Gevraagd wordt aan de aanwezigen om de knelpunten rondom polyfarmacie in de 2e lijn aan te geven. Mogelijk knelpunt bij de opname van patiënten is het herkennen van bijwerkingen en hoe vaak zijn de bijwerkingen de daadwerkelijke oorzaak van ziekenhuisopname? Een ander punt van aandacht zijn risicoprofielen. Welke ouderen hebben een verhoogd risico op schade tijdens de momenten van opname, behandeling en ontslag? Opgemerkt wordt dat er tevens schade kan ontstaan door het stoppen met medicatie, dergelijke schade dient ook meegenomen te worden.

 

Risicoprofielen
De volgende knelpunten, opgesteld door de werkgroep, zijn gepresenteerd: Welke ouderen hebben het hoogste risico op:

Naar aanleiding van de gepresenteerde knelpunten, zijn onderstaande onderwerpen aan bod gekomen.


Welke patiënten er in aanmerking komen voor een medicatiebeoordeling dient beschreven te worden. Wanneer er wordt gekozen voor alle personen van 65 jaar en ouder met meer dan vijf pillen heeft men het over 700.000 mensen. Dat kunnen de huisartsen niet aan en is niet realistisch. Het aantal patiënten zal ook mede bepalen waar de grenswaarden van leeftijd en aantal medicamenten zal liggen. Daar is op dit moment nog geen structuur voor.

Gemeld wordt dat men binnen de psychiatrie veel werkt met het begrip frailty. Dhr. van Marum beaamt dat en zegt dat het begrip frailty heel breed is. In deze richtlijn is gekozen voor ouderen met een aantal risicofactoren zoals een verminderde nierfunctie en valincidenten. Dat brengt je in de buurt van het begrip frailty. Er is voor het addendum specifiek gekozen voor de oudere populatie, dus de implementatie en de searches zal zich focussen op ouderen.


Er wordt gevraagd of men de discussie gaande in de eerste lijn over verantwoordelijkheid niet eerst moeten laten gaan en pas wanneer deze is gaan liggen de 2e lijn aanpakken? Dhr. van Marum reageert dat de setting van de 1e lijn en de 2e lijn erg van elkaar verschilt. In de 1e lijn bevinden zich de patiënten met een relatieve stabiele gezondheid waar in de 2e lijn meer ontregeling is.

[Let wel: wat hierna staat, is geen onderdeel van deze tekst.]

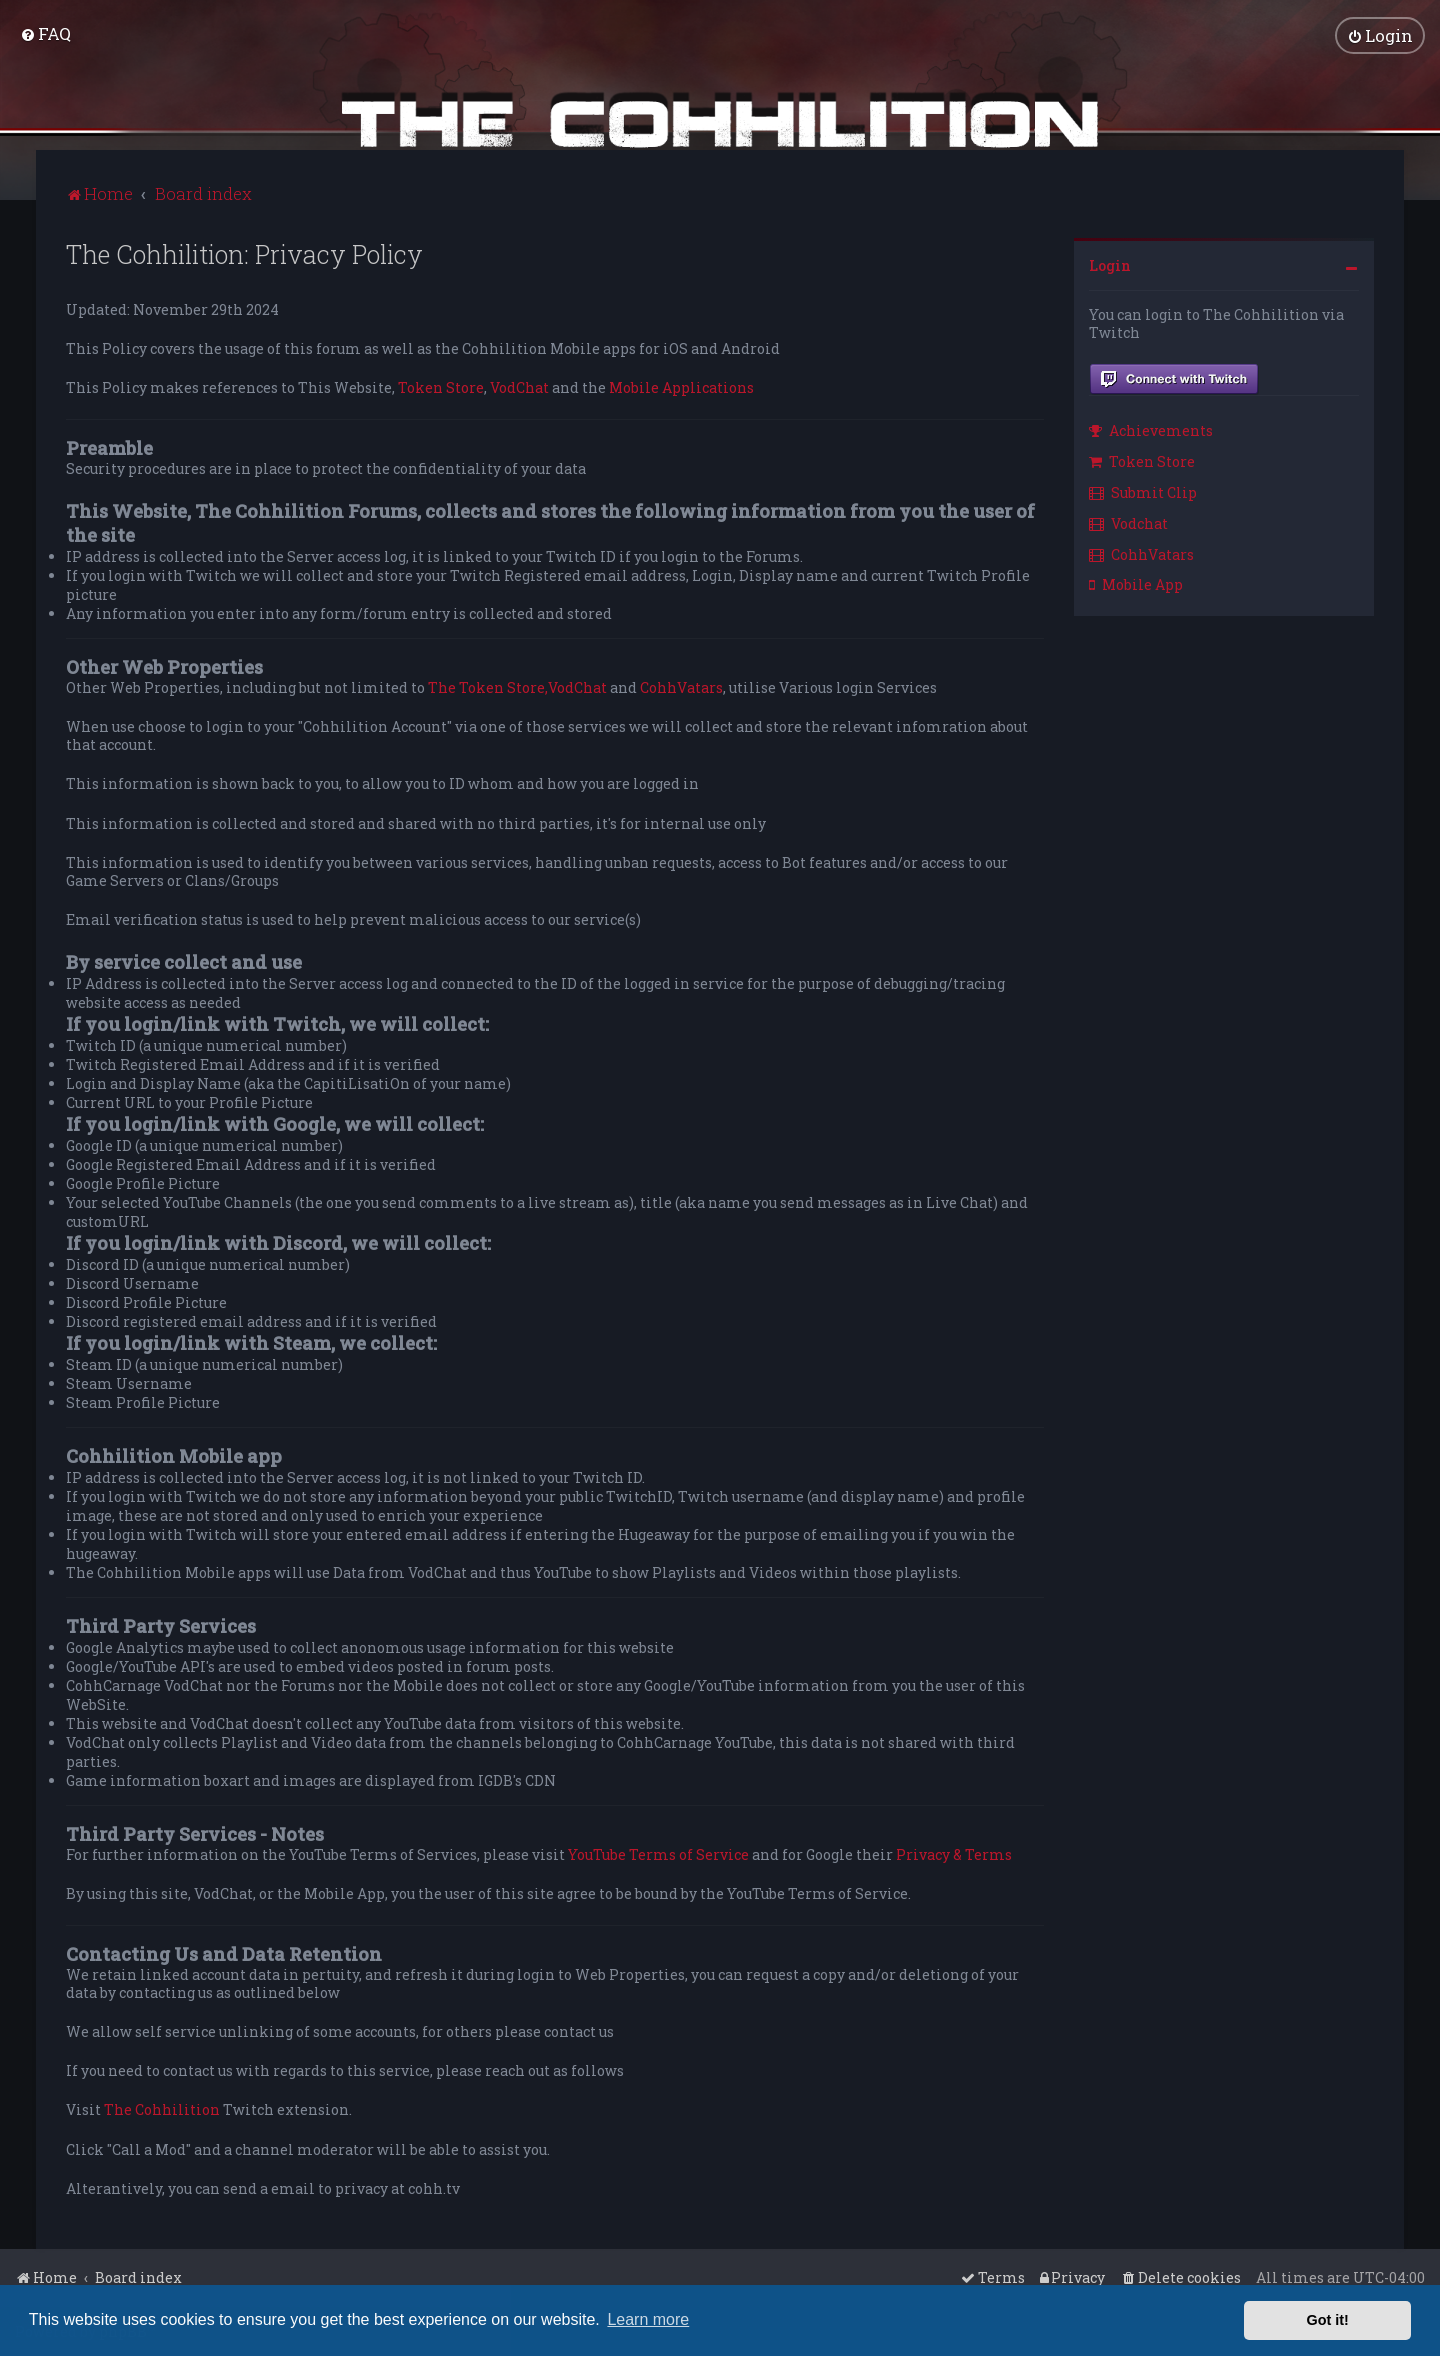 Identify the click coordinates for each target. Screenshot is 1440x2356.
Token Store (441, 388)
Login (1110, 264)
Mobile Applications (681, 388)
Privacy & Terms (954, 1855)
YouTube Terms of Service (658, 1855)
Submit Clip (1143, 491)
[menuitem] (45, 33)
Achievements (1151, 430)
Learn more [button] (648, 2319)
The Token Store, (488, 687)
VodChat (519, 388)
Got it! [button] (1328, 2320)
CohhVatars (681, 687)
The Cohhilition (162, 2110) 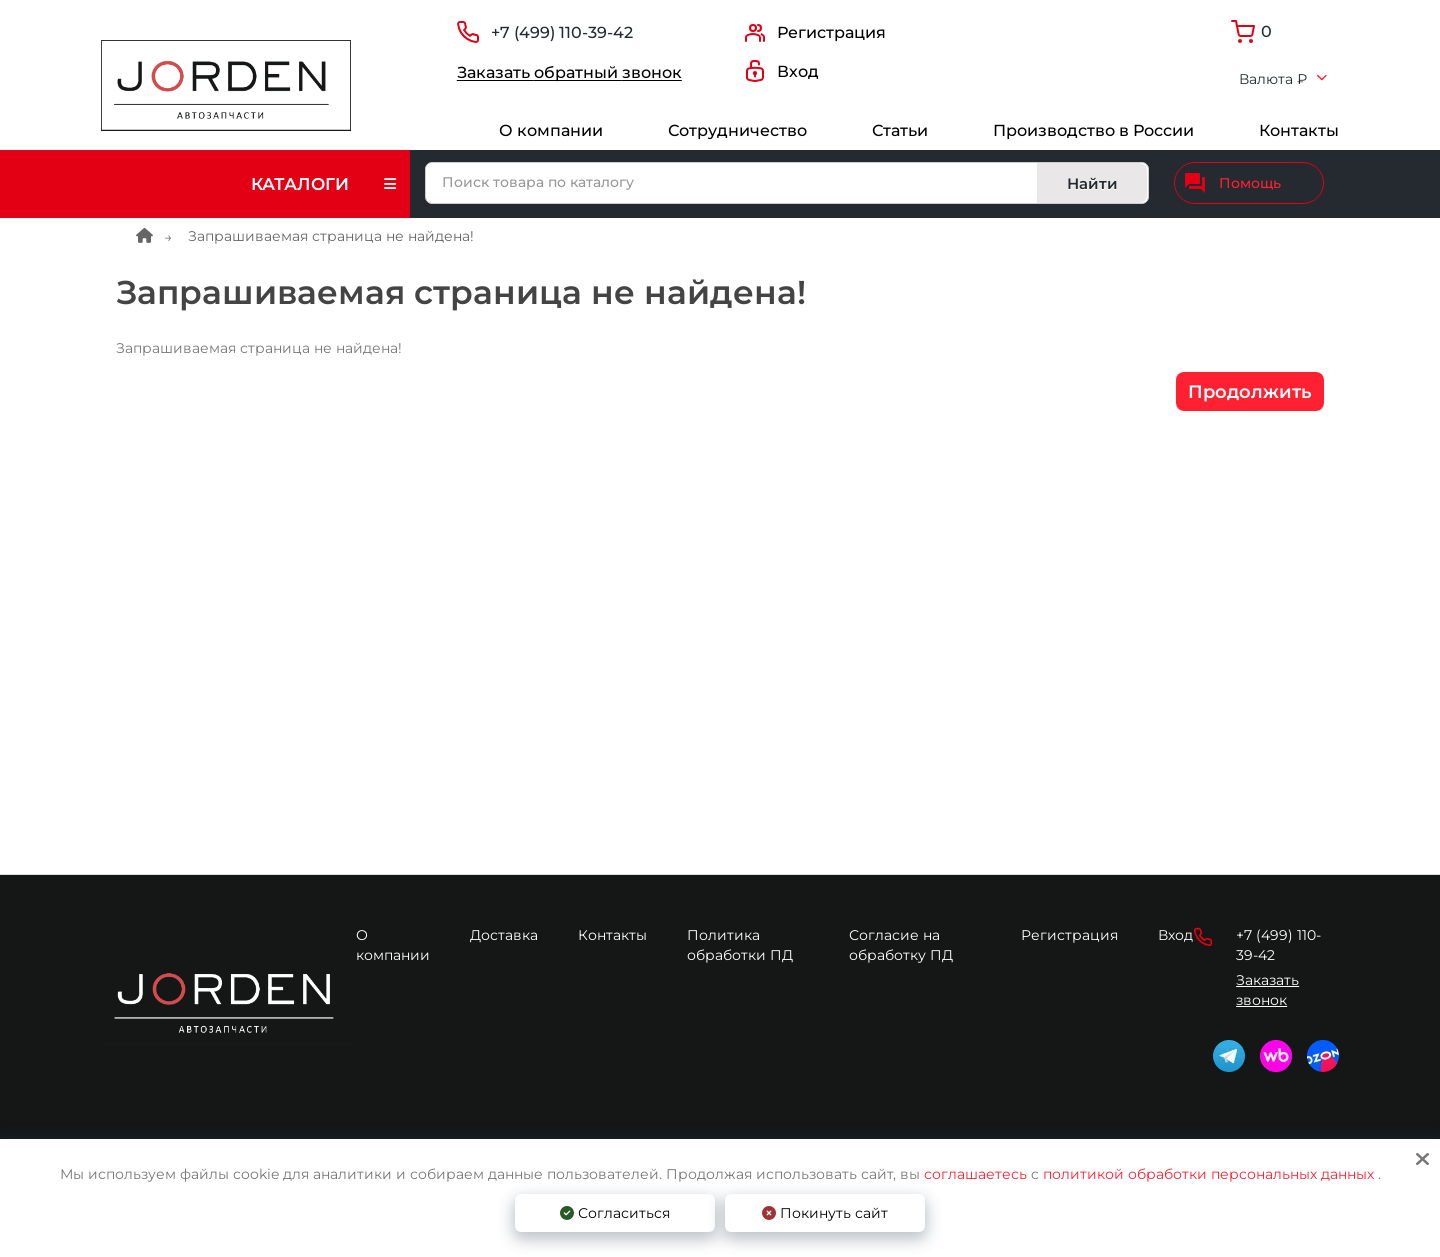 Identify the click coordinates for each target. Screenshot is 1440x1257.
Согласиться (615, 1213)
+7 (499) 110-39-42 (562, 32)
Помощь (1233, 183)
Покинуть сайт (825, 1213)
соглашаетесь (977, 1174)
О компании (551, 130)
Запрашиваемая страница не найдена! (331, 236)
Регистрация (1069, 935)
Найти (1092, 183)
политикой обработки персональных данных (1208, 1174)
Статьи (900, 130)
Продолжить (1250, 392)
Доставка (504, 935)
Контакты (1299, 130)
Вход (1175, 935)
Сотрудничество (737, 130)
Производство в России (1093, 130) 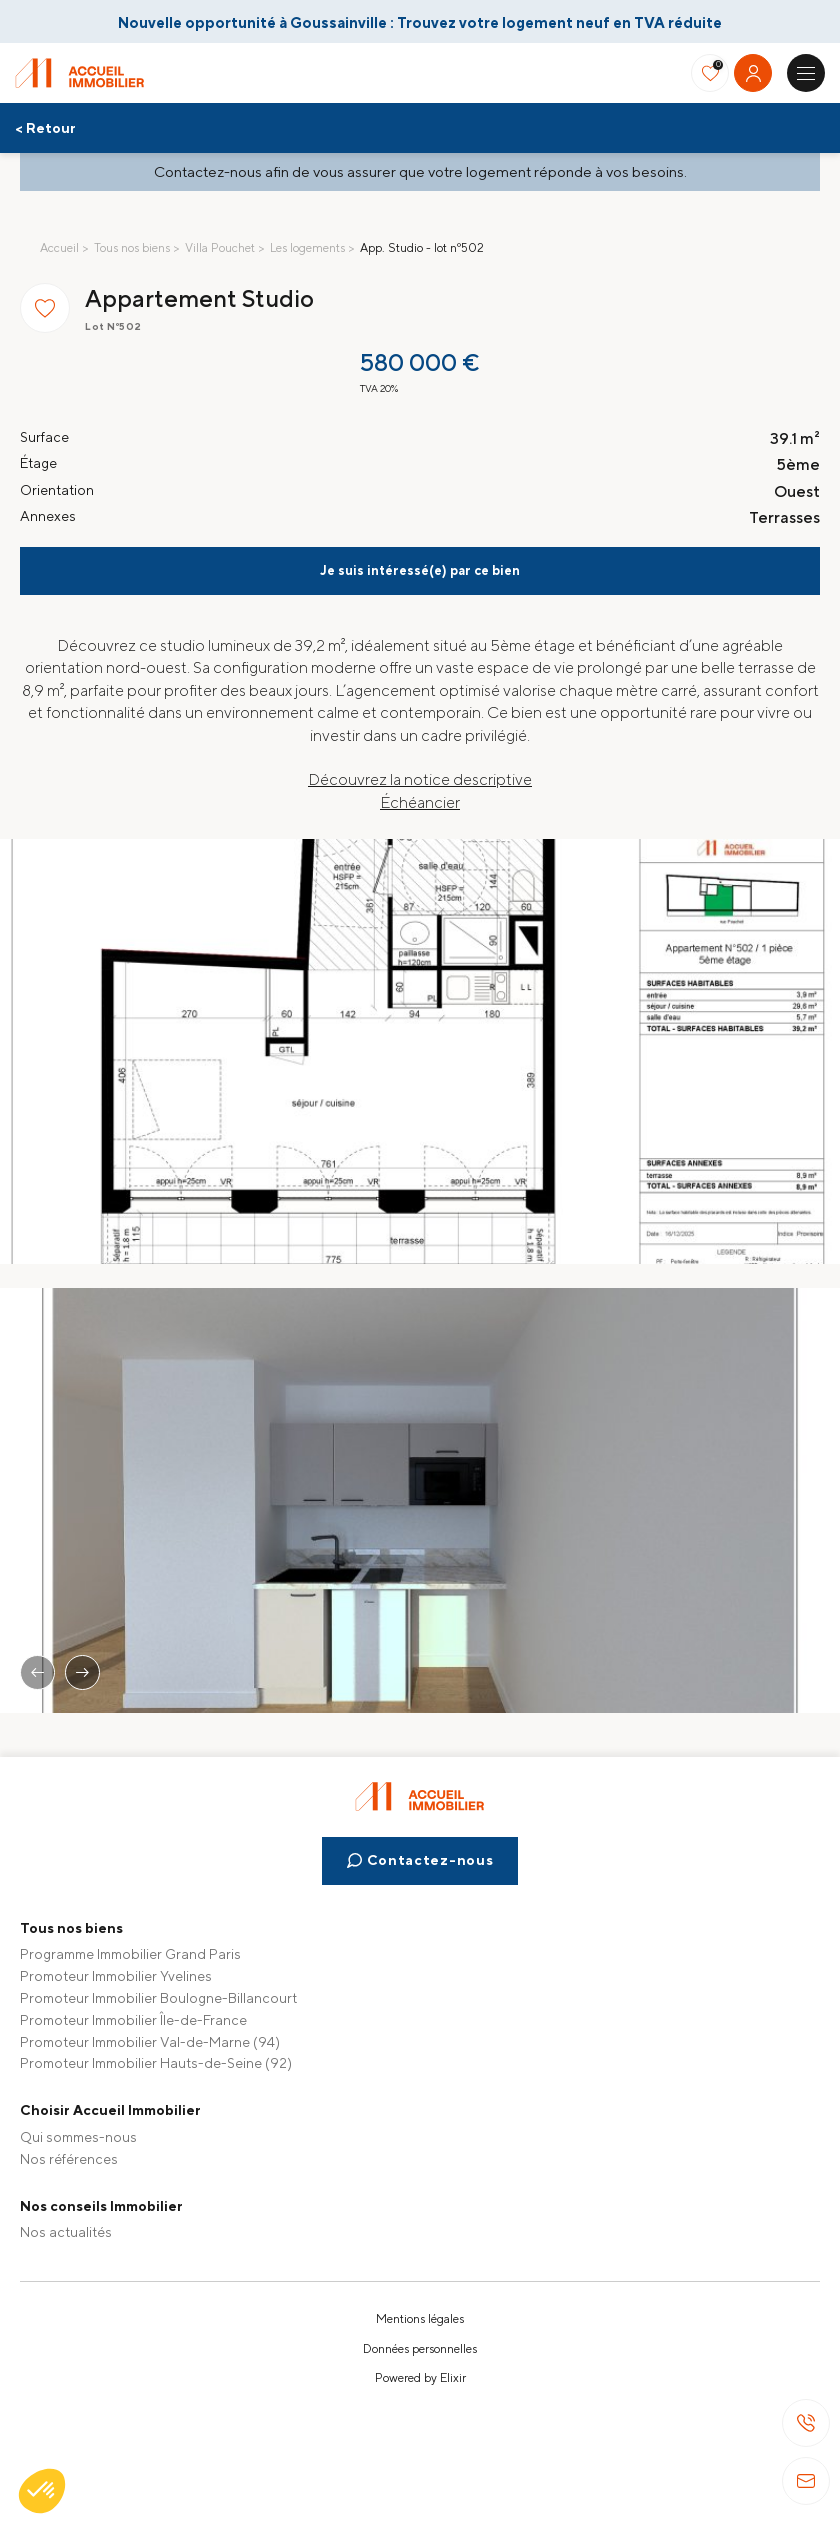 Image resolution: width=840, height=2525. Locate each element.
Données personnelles (420, 2349)
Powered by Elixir (420, 2378)
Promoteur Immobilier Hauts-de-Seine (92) (156, 2063)
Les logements (307, 248)
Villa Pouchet (220, 248)
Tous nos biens (132, 248)
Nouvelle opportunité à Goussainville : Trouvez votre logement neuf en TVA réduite (420, 22)
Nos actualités (66, 2232)
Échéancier (420, 802)
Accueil (59, 248)
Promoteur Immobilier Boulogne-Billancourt (158, 1998)
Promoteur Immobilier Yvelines (116, 1976)
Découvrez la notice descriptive (420, 779)
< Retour (45, 128)
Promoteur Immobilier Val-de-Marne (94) (150, 2042)
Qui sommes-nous (78, 2137)
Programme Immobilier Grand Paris (130, 1954)
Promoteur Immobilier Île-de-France (133, 2020)
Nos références (69, 2159)
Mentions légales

Goede implementatie van de medicatiebeoordeling in de 1e lijn is wenselijk zodat er een goede basis is voor de verdere beoordeling in de 2e lijn. Trajecten kunnen deels parallel ontwikkeld worden, maar de samenhang moet in het oog gehouden worden. Er zou erg veel tijd verloren gaan wanneer er eerst gefocust zou worden op de 1e lijn en daarna pas aan de 2e lijn begonnen zou worden.


Geopperd wordt om een poliklinisch ziekenhuisbezoek ook als een aparte fase te identificeren. Daarbij aansluitend dat men duidelijk moet zijn in de gebruikte terminologie, ziekenhuis of tweede lijn. Volgens dhr. van den Berg is er vanuit IGZ deze wens. Aan de andere kant is er tijdsgebrek in de polikliniek om dergelijke beoordelingen uit te voeren en is de polikliniek, onder andere door de vele voorschrijvers, lastig als eenheid te beschouwen. Waarschijnlijk meer winst is te halen bij de klinische patiënt. Volgens dhr. van den Berg is de verbeterslag in de polikliniek wel een stap die gemaakt dient te worden.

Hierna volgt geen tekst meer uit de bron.